Rumió su indignación durante semanas: ¿adónde iban a parar sus impuestos?, ¿qué hacían con ellos, además de agujeros, aquellos delincuentes? ¡Quedárselos!, claro, ¡qué si no! ¿Qué sistema era aquel...? ¿En qué burdel estaría la policía mientras...? Desatado, plasmó estos y otros pensamientos en decenas de cartas a los directores de docenas de periódicos. Pocos, individualmente o formando grupo o institución, se salvaron de sus reproches. A sí mismo, sin embargo, sólo pudo echarse en cara lo que era parte de su ser: la tacañería -aunque no la llamó así en su reflexión-; al fin y al cabo, ese coche bien hubiera merecido una plaza de garaje.
Pasó el tiempo, cobró la indemnización del seguro –ridícula, en su opinión– y se compró otro coche: misma marca, mismos modelo y color.
Cierto día, al volver de trabajar, tras más de veinte minutos dando vueltas, encontró un espació para aparcar en batería en la primera calle paralela a la suya, justo en el lado del bloque opuesto al de su portal. Al volverse para cerrar con el mando, reparó en el vehículo estacionado justo al lado. Era de la misma marca y del mismo modelo que el suyo, también del mismo color, amarillo, aunque éste estaba algo polvoriento; y dentro, junto al san Cristóbal, en un marquito pegado sobre el salpicadero, las fotos de sus hijos: “Papá, ten cuidado”.

Monday, August 03, 2009

Energías alternativas

Las energías alternativas: un asunto crucial para el futuro de nuestro planeta sobre el que los españoles tenemos mucho que decir.
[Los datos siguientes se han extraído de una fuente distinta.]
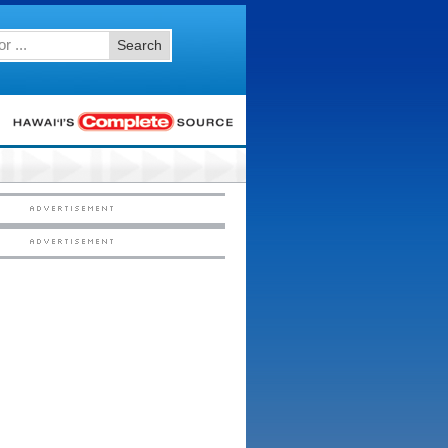
Search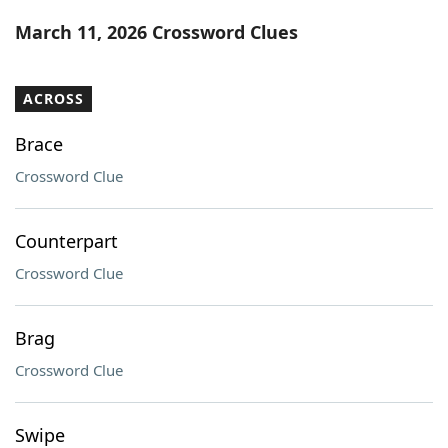
Word List
Maker
March 11, 2026 Crossword Clues
Blog
ACROSS
Our Brands
Brace
Crossword Clue
Counterpart
Crossword Clue
Brag
Crossword Clue
Swipe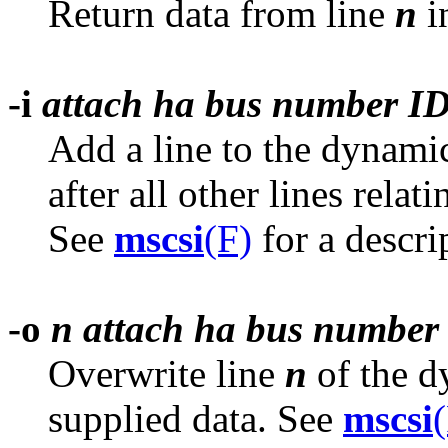
Return data from line
n
i
-i
attach ha bus number ID
Add a line to the dynam
after all other lines relat
See
mscsi
(F)
for a descri
-o
n attach ha bus number
Overwrite line
n
of the 
supplied data. See
mscsi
Ilustro el argumento con una escena que presencié no hace mucho.

Me fijé en un hombre joven que vacilaba (el agua estaba fría), uno de esos hinchados pero fofos a los que las pesas y el bañador minúsculo convierten en seres ridículos cuya relación con el espejo me resulta incomprensible. Daba un pasito y retrocedía tres. De pronto, cuando parecía que había tomado una determinación pues el agua le llegaba ya por los tobillos, uno de sus pies se hundió un palmo en la arena.
Al girar la cabeza para compartir el cachondeo, vi que una gorda tremenda se arrancaba desde la segunda línea de toallas, conseguía una aceleración contranatural, difícil de creer sólo porque yo lo diga, y se abalanzaba sobre el hombre arraigado. La siguieron cuatro niños renegridos de diversas edades, y entre los cinco lo dejaron medio muerto. Con el cuerpo allí tirado, se acercó el que parecía ser el cabeza de familia, un hombrecillo de apenas uno sesenta, cortinilla y un bigotito franquista de los que ya se ven pocos. Empezó a escarbar alrededor de la pierna desvencijada. Tras unos minutos de trabajo, se incorporó. Entre los brazos –desolado– llevaba lo que quedaba, nada aprovechable, de una sandía.